Армия разлагалась на глазах. Вчера еще подтянутый красноармеец, сегодня уже ходил с оторванным хлястиком шинели и с глубоко гражданским видом. Начались тяжелые налеты авиации. Пикирующие бомбардировщики терзали обнаруженные цели — а их было много в открытой степи. Глухо вздрагивала земля от разрывов. Черный фонтан украинского чернозема взметался до небес. Многие из нас постигли сложное искусство уклоняться от сброшенных юнкерсами бомб. Все же самые тяжелые потери нанесла нам именно авиация, безнаказанно, на бреющем полете, обстреливающая нас.

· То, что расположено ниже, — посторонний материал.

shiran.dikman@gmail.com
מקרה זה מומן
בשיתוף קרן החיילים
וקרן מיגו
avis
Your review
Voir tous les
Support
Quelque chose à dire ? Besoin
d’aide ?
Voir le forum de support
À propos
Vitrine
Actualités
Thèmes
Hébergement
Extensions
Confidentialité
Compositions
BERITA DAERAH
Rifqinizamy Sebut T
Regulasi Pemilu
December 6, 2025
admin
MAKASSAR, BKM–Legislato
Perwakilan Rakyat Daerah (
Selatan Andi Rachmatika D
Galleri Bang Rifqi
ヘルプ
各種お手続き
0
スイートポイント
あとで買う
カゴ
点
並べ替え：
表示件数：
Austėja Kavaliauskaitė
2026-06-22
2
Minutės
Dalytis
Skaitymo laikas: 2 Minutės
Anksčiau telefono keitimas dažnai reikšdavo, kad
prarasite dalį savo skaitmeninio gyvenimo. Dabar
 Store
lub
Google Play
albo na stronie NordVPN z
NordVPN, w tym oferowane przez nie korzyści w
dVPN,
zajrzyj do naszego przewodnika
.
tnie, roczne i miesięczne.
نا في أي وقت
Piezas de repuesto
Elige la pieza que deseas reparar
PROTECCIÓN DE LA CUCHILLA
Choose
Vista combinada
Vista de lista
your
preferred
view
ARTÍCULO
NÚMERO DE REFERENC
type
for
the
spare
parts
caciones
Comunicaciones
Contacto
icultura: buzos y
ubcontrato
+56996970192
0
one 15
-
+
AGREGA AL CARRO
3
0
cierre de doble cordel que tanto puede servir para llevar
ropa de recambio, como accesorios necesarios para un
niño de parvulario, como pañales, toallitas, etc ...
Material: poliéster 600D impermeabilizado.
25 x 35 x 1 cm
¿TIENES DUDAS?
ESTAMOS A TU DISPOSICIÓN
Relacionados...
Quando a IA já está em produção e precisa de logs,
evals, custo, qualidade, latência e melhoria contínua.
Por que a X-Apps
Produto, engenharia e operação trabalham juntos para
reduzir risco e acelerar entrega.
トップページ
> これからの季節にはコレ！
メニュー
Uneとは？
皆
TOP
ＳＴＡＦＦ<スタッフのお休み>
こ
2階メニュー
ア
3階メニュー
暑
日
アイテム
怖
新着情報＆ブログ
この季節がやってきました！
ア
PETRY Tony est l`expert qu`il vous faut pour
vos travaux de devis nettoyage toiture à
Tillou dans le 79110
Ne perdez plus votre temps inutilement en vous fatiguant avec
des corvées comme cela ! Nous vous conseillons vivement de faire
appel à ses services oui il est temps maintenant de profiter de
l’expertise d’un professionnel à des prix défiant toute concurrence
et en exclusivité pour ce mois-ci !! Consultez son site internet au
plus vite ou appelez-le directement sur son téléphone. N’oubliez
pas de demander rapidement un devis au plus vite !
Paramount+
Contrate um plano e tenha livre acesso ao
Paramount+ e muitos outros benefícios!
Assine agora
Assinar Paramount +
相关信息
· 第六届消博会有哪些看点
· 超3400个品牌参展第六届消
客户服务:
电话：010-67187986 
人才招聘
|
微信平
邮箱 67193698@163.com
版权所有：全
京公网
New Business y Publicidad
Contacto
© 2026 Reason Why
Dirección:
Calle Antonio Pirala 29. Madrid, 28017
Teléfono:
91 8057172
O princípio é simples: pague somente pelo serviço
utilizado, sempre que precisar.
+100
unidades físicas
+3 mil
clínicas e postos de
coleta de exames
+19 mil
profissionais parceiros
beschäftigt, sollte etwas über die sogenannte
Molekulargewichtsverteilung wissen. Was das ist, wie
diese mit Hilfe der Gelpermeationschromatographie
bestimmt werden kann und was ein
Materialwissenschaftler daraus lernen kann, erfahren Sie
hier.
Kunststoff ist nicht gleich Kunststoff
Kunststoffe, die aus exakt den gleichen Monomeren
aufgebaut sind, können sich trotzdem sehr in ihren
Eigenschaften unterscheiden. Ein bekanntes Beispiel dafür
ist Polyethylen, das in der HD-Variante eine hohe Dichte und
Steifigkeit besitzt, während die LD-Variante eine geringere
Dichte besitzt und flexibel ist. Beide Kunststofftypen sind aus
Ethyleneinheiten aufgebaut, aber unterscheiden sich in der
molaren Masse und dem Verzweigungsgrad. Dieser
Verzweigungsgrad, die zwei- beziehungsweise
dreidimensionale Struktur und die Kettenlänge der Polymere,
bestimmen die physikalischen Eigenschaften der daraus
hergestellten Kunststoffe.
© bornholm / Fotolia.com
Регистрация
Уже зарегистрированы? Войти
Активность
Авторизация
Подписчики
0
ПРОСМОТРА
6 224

Одним из первых погиб командир полка. Фамилии его я, к сожалению, не помню. Он был ранен осколком в ногу и через неделю умер от заражения крови. Статный, красивый кадровый командир. По слухам — бывший офицер царской армии. Пользовался большим уважением командиров и красноармейцев. Позже погиб и комиссар полка. Он был убит разорвавшейся вблизи бомбой, когда ехал на лафете орудия. Как и всех политработников, его считали представителем ненавистной власти.
В двадцатых числах мая отступающие по всему фронту войска оказались сжатыми со всех сторон в северо-восточной части бывшего Барвенковского выступа. Теперь к регулярным дневным налетам авиации присоединилась артиллерия. Красноармейцы выбрасывали все немецкое: ходили слухи, что за любую найденную вещь немцы расстреливают. Я бросил тяжелый дальномер французского происхождения, подобранный в первый день наступления.
Однажды ночью я зашел в крайнюю хату какого-то села, в окне которой мигал свет. В хате размещался лазарет. При раненых находилось два санитара. Воздух был невыносимо тяжел, стонали раненые, снаружи доносился шум моторов последних машин, покидавших село. Утром здесь будут немцы.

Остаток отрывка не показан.